DATA FOR THE TASK: Begin

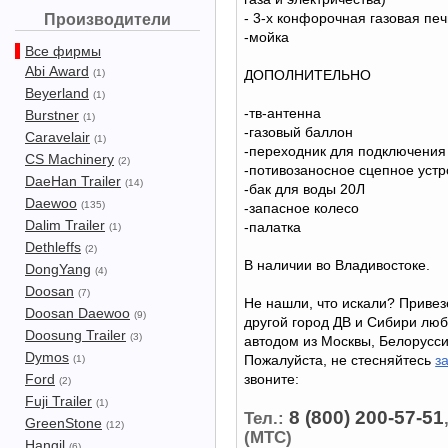
- 3-х конфорочная газовая печ
Производители
-мойка
Все фирмы
Abi Award
(1)
ДОПОЛНИТЕЛЬНО
Beyerland
(1)
-тв-антенна
Burstner
(1)
-газовый баллон
Caravelair
(1)
-переходник для подключения
CS Machinery
(2)
-потивозаносное сцепное устр
DaeHan Trailer
(14)
-бак для воды 20Л
Daewoo
(135)
-запасное колесо
Dalim Trailer
-палатка
(1)
Dethleffs
(2)
В наличии во Владивостоке.
DongYang
(4)
Doosan
(7)
Не нашли, что искали? Привез
Doosan Daewoo
(9)
другой город ДВ и Сибири лю
Doosung Trailer
(3)
автодом из Москвы, Белорусси
Dymos
Пожалуйста, не стесняйтесь
з
(1)
Ford
звоните:
(2)
Fuji Trailer
(1)
8 (800) 200-57-51
Тел.:
GreenStone
(12)
(МТС)
Hangil
(6)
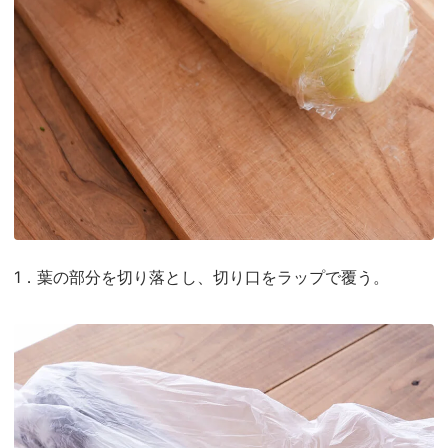
1．葉の部分を切り落とし、切り口をラップで覆う。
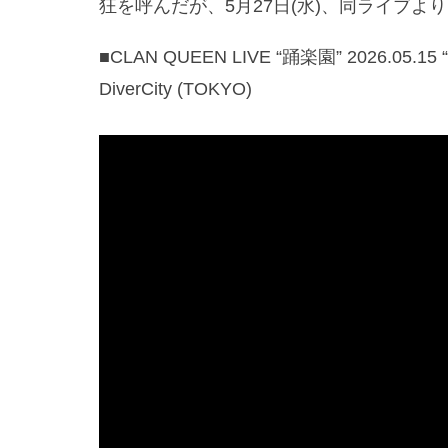
狂を呼んだが、5月27日(水)、同ライブ
■CLAN QUEEN LIVE “踊楽園” 2026.05.15 “
DiverCity (TOKYO)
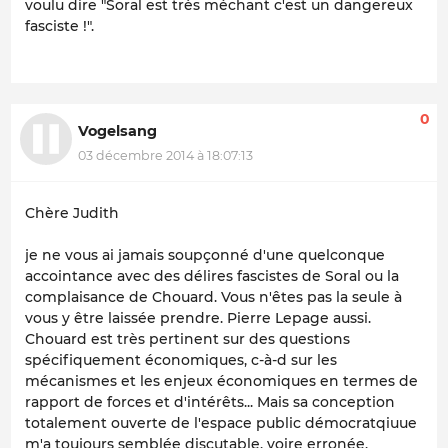
voulu dire
"Soral est très méchant c'est un dangereux
fasciste !".
0
Vogelsang
03 décembre 2014 à 18:07:13
Chère Judith
je ne vous ai jamais soupçonné d'une quelconque
accointance avec des délires fascistes de Soral ou la
complaisance de Chouard. Vous n'êtes pas la seule à
vous y être laissée prendre. Pierre Lepage aussi.
Chouard est très pertinent sur des questions
spécifiquement économiques, c-à-d sur les
mécanismes et les enjeux économiques en termes de
rapport de forces et d'intérêts... Mais sa conception
totalement ouverte de l'espace public démocratqiuue
m'a toujours semblée discutable, voire erronée.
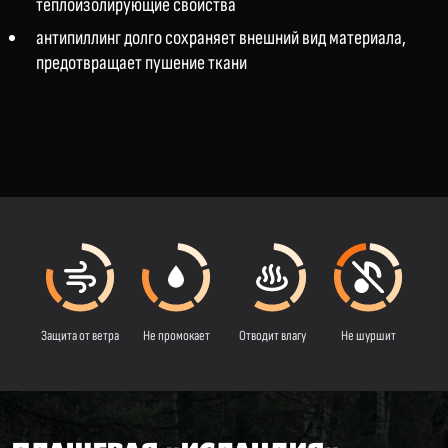
теплоизолирующие свойства
антипиллинг долго сохраняет внешний вид материала,
предотвращает пушение ткани
Защита от ветра
Не промокает
Отводит влагу
Не шуршит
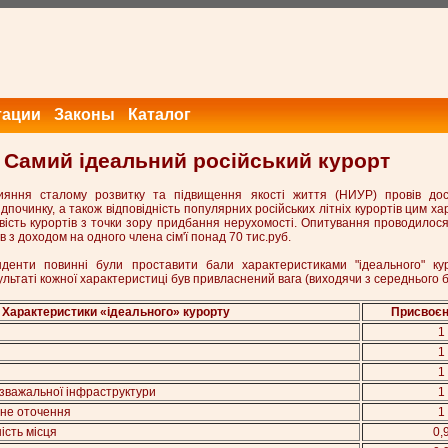
тации
Законы
Каталог
Самий ідеальний російський курорт
ияння сталому розвитку та підвищення якості життя (НИУР) провів дос
дпочинку, а також відповідність популярних російських літніх курортів цим х
вість курортів з точки зору придбання нерухомості. Опитування проводилос
ків з доходом на одного члена сім'ї понад 70 тис.руб.
денти повинні були проставити бали характеристиками "ідеального" ку
зультаті кожної характеристиці був привласнений вага (виходячи з середнього б
Характеристики «ідеального» курорту
Присвоєн
1
1
1
озважальної інфраструктури
1
ьне оточення
1
ість місця
0,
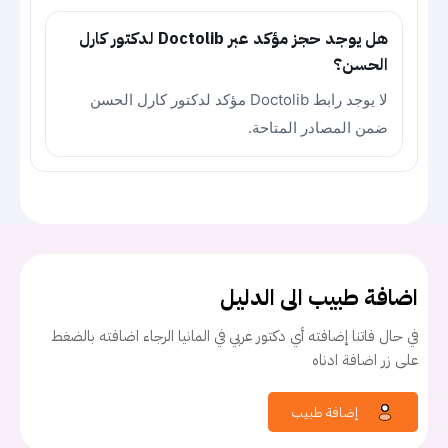
هل يوجد حجز مؤكد عبر Doctolib لدكتور كارل
الحسن؟
لا يوجد رابط Doctolib مؤكد لدكتور كارل الحسن
ضمن المصادر المتاحة.
اضافة طبيب الى الدليل
في حال فاتنا إضافته أي دكتور عربي في المانيا الرجاء اضافته بالضغط
على زر اضافة ادناه
إضافة طبيب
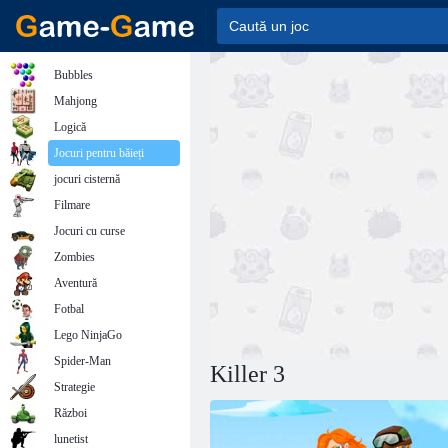
Bubbles
Mahjong
Logică
Jocuri pentru băieți
jocuri cisternă
Filmare
Jocuri cu curse
Zombies
Aventură
Fotbal
Lego NinjaGo
Spider-Man
Killer 3
Strategie
Război
lunetist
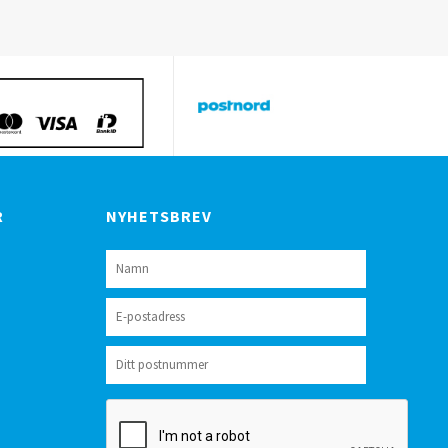
R
NYHETSBREV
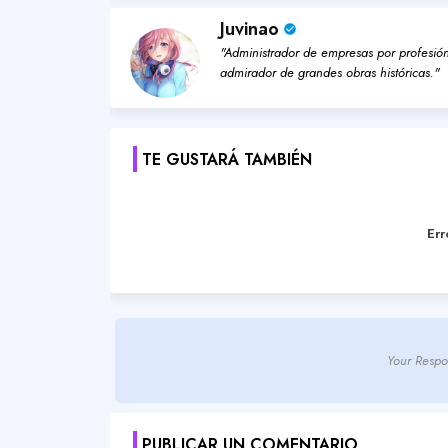
Juvinao
"Administrador de empresas por profesión,
admirador de grandes obras históricas."
TE GUSTARÁ TAMBIÉN
Err
Your Respo
PUBLICAR UN COMENTARIO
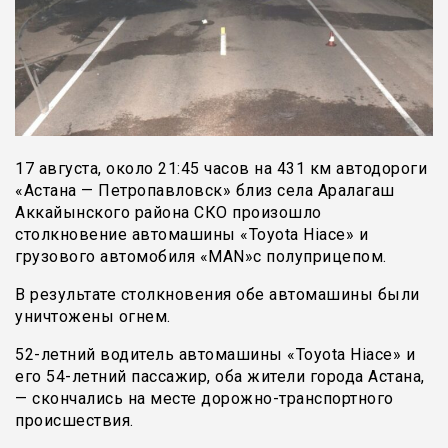
17 августа, около 21:45 часов на 431 км автодороги
«Астана — Петропавловск» близ села Аралагаш
Аккайынского района СКО произошло
столкновение автомашины «Toyota Hiace» и
грузового автомобиля «MAN»с полуприцепом.
В результате столкновения обе автомашины были
уничтожены огнем.
52-летний водитель автомашины «Toyota Hiace» и
его 54-летний пассажир, оба жители города Астана,
— скончались на месте дорожно-транспортного
происшествия.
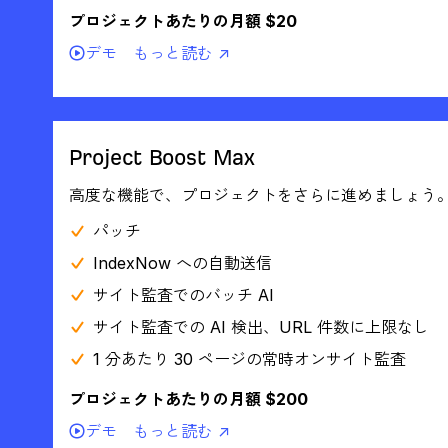
プロジェクトあたりの月額 $20
デモ
もっと読む ↗
Project Boost Max
高度な機能で、プロジェクトをさらに進めましょう
パッチ
IndexNow への自動送信
サイト監査でのバッチ AI
サイト監査での AI 検出、URL 件数に上限なし
1 分あたり 30 ページの常時オンサイト監査
プロジェクトあたりの月額 $200
デモ
もっと読む ↗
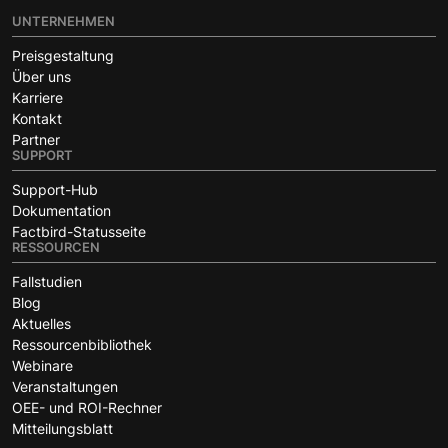
UNTERNEHMEN
Preisgestaltung
Über uns
Karriere
Kontakt
Partner
SUPPORT
Support-Hub
Dokumentation
Factbird-Statusseite
RESSOURCEN
Fallstudien
Blog
Aktuelles
Ressourcenbibliothek
Webinare
Veranstaltungen
OEE- und ROI-Rechner
Mitteilungsblatt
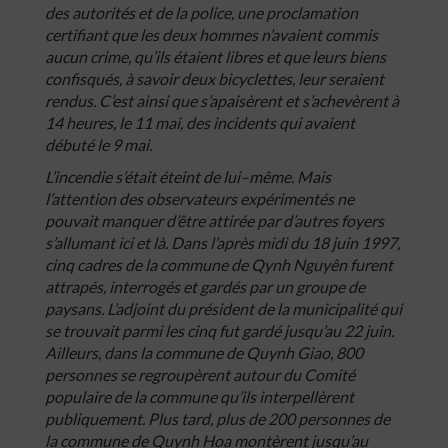
des
autorités
et
de
la
police
,
une
proclamation
certifiant
que
les
deux
hommes
n’avaient
commis
aucun
crime
,
qu’ils
étaient
libres
et
que
leurs
biens
confisqués
,
à
savoir
deux
bicyclettes
,
leur
seraient
rendus
.
C’est
ainsi
que
s’apaisèrent
et
s’achevèrent
à
14
heures
,
le
11
mai
,
des
incidents
qui
avaient
débuté
le
9
mai
.
L’incendie
s’était
éteint
de
lui
–
même
.
Mais
l’attention
des
observateurs
expérimentés
ne
pouvait
manquer
d’être
attirée
par
d’autres
foyers
s’allumant
ici
et
là
.
Dans
l’après
midi
du
18
juin
1997
,
cinq
cadres
de
la
commune
de
Qynh
Nguyên
furent
attrapés
,
interrogés
et
gardés
par
un
groupe
de
paysans
.
L’adjoint
du
président
de
la
municipalité
qui
se
trouvait
parmi
les
cinq
fut
gardé
jusqu’au
22
juin
.
Ailleurs
,
dans
la
commune
de
Quynh
Giao
,
800
personnes
se
regroupèrent
autour
du
Comité
populaire
de
la
commune
qu’ils
interpellèrent
publiquement
.
Plus
tard
,
plus
de
200
personnes
de
la
commune
de
Quynh
Hoa
montèrent
jusqu’au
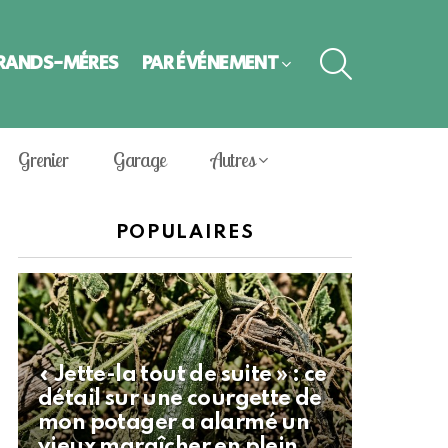
SEARCH
GRANDS-MÈRES
PAR ÉVÈNEMENT
Grenier
Garage
Autres
POPULAIRES
« Jette-la tout de suite » : ce
détail sur une courgette de
mon potager a alarmé un
vieux maraîcher en plein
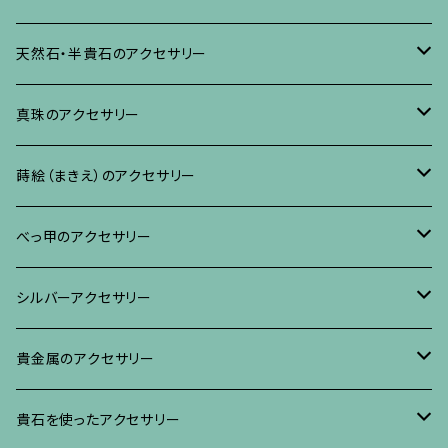
ネックレス、ペンダント
イヤリング・ピアス
ブローチ
天然石・半貴石のアクセサリー
ブレスレット、バングル、その他
ネックレス・ペンダント
イヤリング・ピアス
ブローチ
真珠のアクセサリー
リング
ネックレス、ペンダント
イヤリング・ピアス
ブローチ
蒔絵（まきえ）のアクセサリー
ブレスレット・バングル、その他
ブレスレット、その他
ネックレス、ペンダント
イヤリング・ピアス
べっ甲に蒔絵のアクセサリー
べっ甲のアクセサリー
ブローチ
リング
ネックレス、ペンダント
真珠に蒔絵のアクセサリー
ブローチ
シルバーアクセサリー
イヤリング・ピアス
ブローチ
ブレスレット、その他
リング
水晶に蒔絵のアクセサリー
イヤリング、ピアス
ブローチ
貴金属のアクセサリー
ネックレス、ペンダント
イヤリング、ピアス
ブローチ
ブレスレット、その他
朴の木やポプラに蒔絵のアクセサリー
ネックレス、ペンダント
イヤリング、ピアス
ブローチ
貴石を使ったアクセサリー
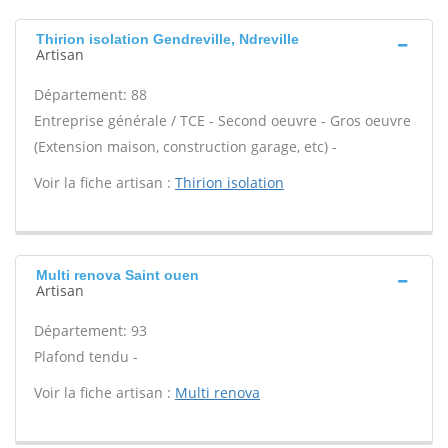
Thirion isolation Gendreville, Ndreville
Artisan
Département: 88
Entreprise générale / TCE - Second oeuvre - Gros oeuvre
(Extension maison, construction garage, etc) -
Voir la fiche artisan :
Thirion isolation
Multi renova Saint ouen
Artisan
Département: 93
Plafond tendu -
Voir la fiche artisan :
Multi renova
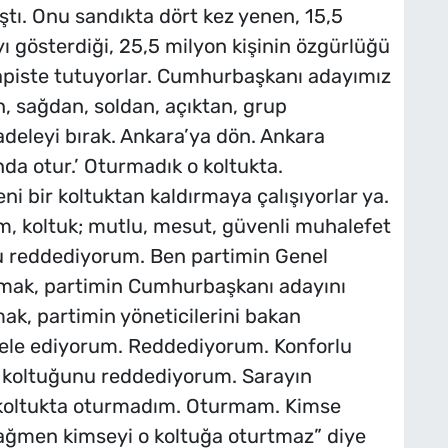
ıştı. Onu sandıkta dört kez yenen, 15,5
 gösterdiği, 25,5 milyon kişinin özgürlüğü
 hapiste tutuyorlar. Cumhurbaşkanı adayımız
 sağdan, soldan, açıktan, grup
adeleyi bırak. Ankara’ya dön. Ankara
nda otur.’ Oturmadık o koltukta.
i bir koltuktan kaldırmaya çalışıyorlar ya.
, koltuk; mutlu, mesut, güvenli muhalefet
ğu reddediyorum. Ben partimin Genel
tmak, partimin Cumhurbaşkanı adayını
, partimin yöneticilerini bakan
dele ediyorum. Reddediyorum. Konforlu
ı koltuğunu reddediyorum. Sarayın
a o koltukta oturmadım. Oturmam. Kimse
rağmen kimseyi o koltuğa oturtmaz” diye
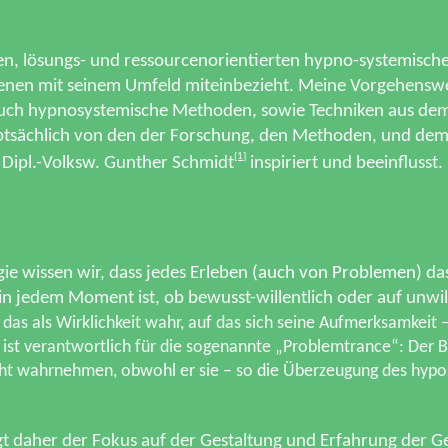
hen, lösungs- und ressourcenorientierten hypno-systemische
enen mit seinem Umfeld miteinbezieht. Meine Vorgehenswe
 auch hypnosystemische Methoden, sowie Techniken aus de
tsächlich von den der Forschung, den Methoden, und dem 
[1]
 Dipl.-Volksw. Gunther Schmidt
inspiriert und beeinflusst.
e wissen wir, dass jedes Erleben
(auch von Problemen)
das
 jedem Moment ist, ob bewusst-willentlich oder auf unwill
as als Wirklichkeit wahr, auf das sich seine Aufmerksamkeit –
 ist verantwortlich für die sogenannte „Problemtrance“: Der B
ht wahrnehmen, obwohl er sie – so die Überzeugung des hyp
gt daher der Fokus auf der Gestaltung und Erfahrung der G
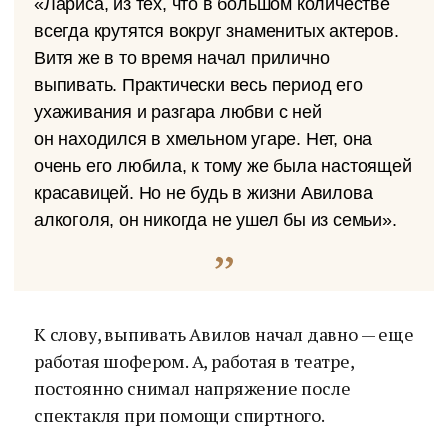
«Лариса, из тех, что в большом количестве
всегда крутятся вокруг знаменитых актеров.
Витя же в то время начал прилично
выпивать. Практически весь период его
ухаживания и разгара любви с ней
он находился в хмельном угаре. Нет, она
очень его любила, к тому же была настоящей
красавицей. Но не будь в жизни Авилова
алкоголя, он никогда не ушел бы из семьи».
К слову, выпивать Авилов начал давно — еще
работая шофером. А, работая в театре,
постоянно снимал напряжение после
спектакля при помощи спиртного.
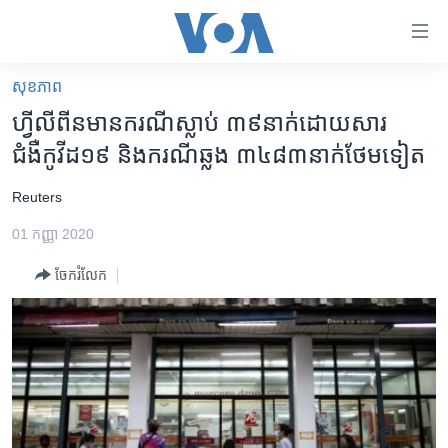
ភ្ជាប់​
ទៅ​
គេហទំព័រ​
សុខភាព
កម្ពុជា
ទាក់ទង
ហ្វីលីពីនមានករណីស្លាប់ ​៣៩​នាក់ដោយសារ
រំលង​
អន្តរជាតិ
ជំងឺកូវីដ១៩​ និងករណីឆ្លង ៣៤៨៣​នាក់​ថែមទៀត
និង​
អាមេរិក
ចូល​
​Reuters
ទៅ​​
ចិន
ទំព័រ​
01 កញ្ញា 2020
ហេឡូវីអូអេ
ព័ត៌មាន​​
ចែករំលែក
តែ​
កម្ពុជាច្នៃប្រតិដ្ឋ
ម្តង
ព្រឹត្តិការណ៍ព័ត៌មាន
រំលង​
និង​
ទូរទស្សន៍ / វីដេអូ​
ចូល​
វិទ្យុ / ផតខាសថ៍
ទៅ​
ទំព័រ​
កម្មវិធីទាំងអស់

DATA FOR THE TASK: End

ACTIVITY: The reply should hold an exact repeat of the entries from their opening line through the line with "Отводит влагу", and no pictures at all.

SOLUTION FOR THIS EXERCISE:
- 3-х конфорочная газовая печ
Производители
-мойка
Все фирмы
Abi Award
(1)
ДОПОЛНИТЕЛЬНО
Beyerland
(1)
-тв-антенна
Burstner
(1)
-газовый баллон
Caravelair
(1)
-переходник для подключения
CS Machinery
(2)
-потивозаносное сцепное устр
DaeHan Trailer
(14)
-бак для воды 20Л
Daewoo
(135)
-запасное колесо
Dalim Trailer
-палатка
(1)
Dethleffs
(2)
В наличии во Владивостоке.
DongYang
(4)
Doosan
(7)
Не нашли, что искали? Привез
Doosan Daewoo
(9)
другой город ДВ и Сибири лю
Doosung Trailer
(3)
автодом из Москвы, Белорусси
Dymos
Пожалуйста, не стесняйтесь
з
(1)
Ford
звоните:
(2)
Fuji Trailer
(1)
8 (800) 200-57-51
Тел.:
GreenStone
(12)
(МТС)
Hangil
(6)
1．葉の部分を切り落とし、切り口をラップで覆う。
狂を呼んだが、5月27日(水)、同ライブ
■CLAN QUEEN LIVE “踊楽園” 2026.05.15 “
DiverCity (TOKYO)
voulu dire
"Soral est très méchant c'est un dangereux
fasciste !".
0
Vogelsang
03 décembre 2014 à 18:07:13
Chère Judith
je ne vous ai jamais soupçonné d'une quelconque
accointance avec des délires fascistes de Soral ou la
complaisance de Chouard. Vous n'êtes pas la seule à
vous y être laissée prendre. Pierre Lepage aussi.
Chouard est très pertinent sur des questions
spécifiquement économiques, c-à-d sur les
mécanismes et les enjeux économiques en termes de
rapport de forces et d'intérêts... Mais sa conception
totalement ouverte de l'espace public démocratqiuue
m'a toujours semblée discutable, voire erronée.
теплоизолирующие свойства
антипиллинг долго сохраняет внешний вид материала,
предотвращает пушение ткани
Защита от ветра
Не промокает
Отводит влагу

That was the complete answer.